Japan's nominal GDP seen boosted by new base-year calculations

TOKYO (Reuters) - Japan may revise up gross domestic product data when it adopts a new base year in calculating figures from later this year, officials said, likely a boon to its ambitious aim of expanding nominal GDP to 600 trillion yen ($5.86 trillion) in 2020.

Businessmen are seen at a business district in Tokyo, Japan, September 14, 2016. Picture taken September 14, 2016. REUTERS/Toru Hanai

Under the current calculation, the world’s third-largest economy expects nominal GDP of 582.7 trillion yen in fiscal 2020 even assuming ambitious real growth of 2 percent and nominal growth 3 percent - versus the current level of about 500 trillion yen.

An expected upward revision would likely bring the level of nominal GDP closer to 600 trillion yen.

Calculations by the Cabinet Office showed on Thursday that the base-year change to 2011 from 2005 likely boosted the value of nominal GDP by 4.2 percent, or 19.8 trillion yen in 2011.

Cabinet Office officials said a boost from the revised calculations to nominal GDP may vary from year to year but won’t fluctuate greatly from the estimated increase in 2011.

The new base year will be applied to GDP data going back to 1994 when revised figures for the current quarter is out on Dec. 8.

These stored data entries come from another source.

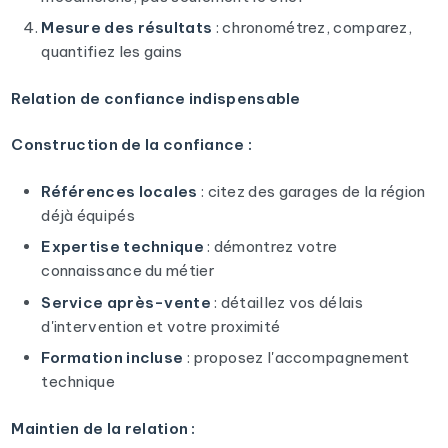
Mesure des résultats
: chronométrez, comparez,
quantifiez les gains
Relation de confiance indispensable
Construction de la confiance :
Références locales
: citez des garages de la région
déjà équipés
Expertise technique
: démontrez votre
connaissance du métier
Service après-vente
: détaillez vos délais
d'intervention et votre proximité
Formation incluse
: proposez l'accompagnement
technique
Maintien de la relation :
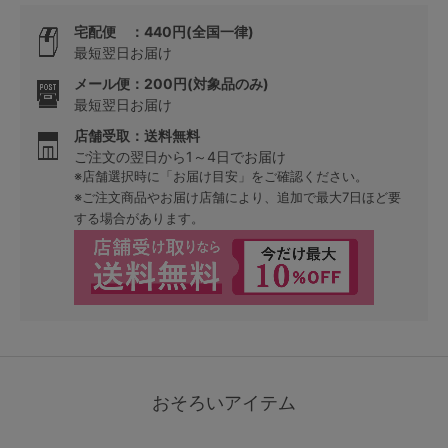
宅配便 ：440円(全国一律)
最短翌日お届け
メール便：200円(対象品のみ)
最短翌日お届け
店舗受取：送料無料
ご注文の翌日から1～4日でお届け
※店舗選択時に「お届け目安」をご確認ください。
※ご注文商品やお届け店舗により、追加で最大7日ほど要
する場合があります。
おそろいアイテム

Upward revision is due to implementation of new standards for the System of National Accounts (SNA), a unified and internationally comparable framework used to compile GDP data.

Most OECD countries have implemented the new standards, which were adopted by the United Nations in 2009, leading many countries to revise GDP estimates upwards, according to the OECD.

The changes in the international standards have a big impact on the capital expenditures component of GDP, which newly include spending on research and development and weapons systems such as warships and submarines in gross fixed investments.

The revision raises the level of GDP across time, but the impact on GDP growth rates will be small, the officials said.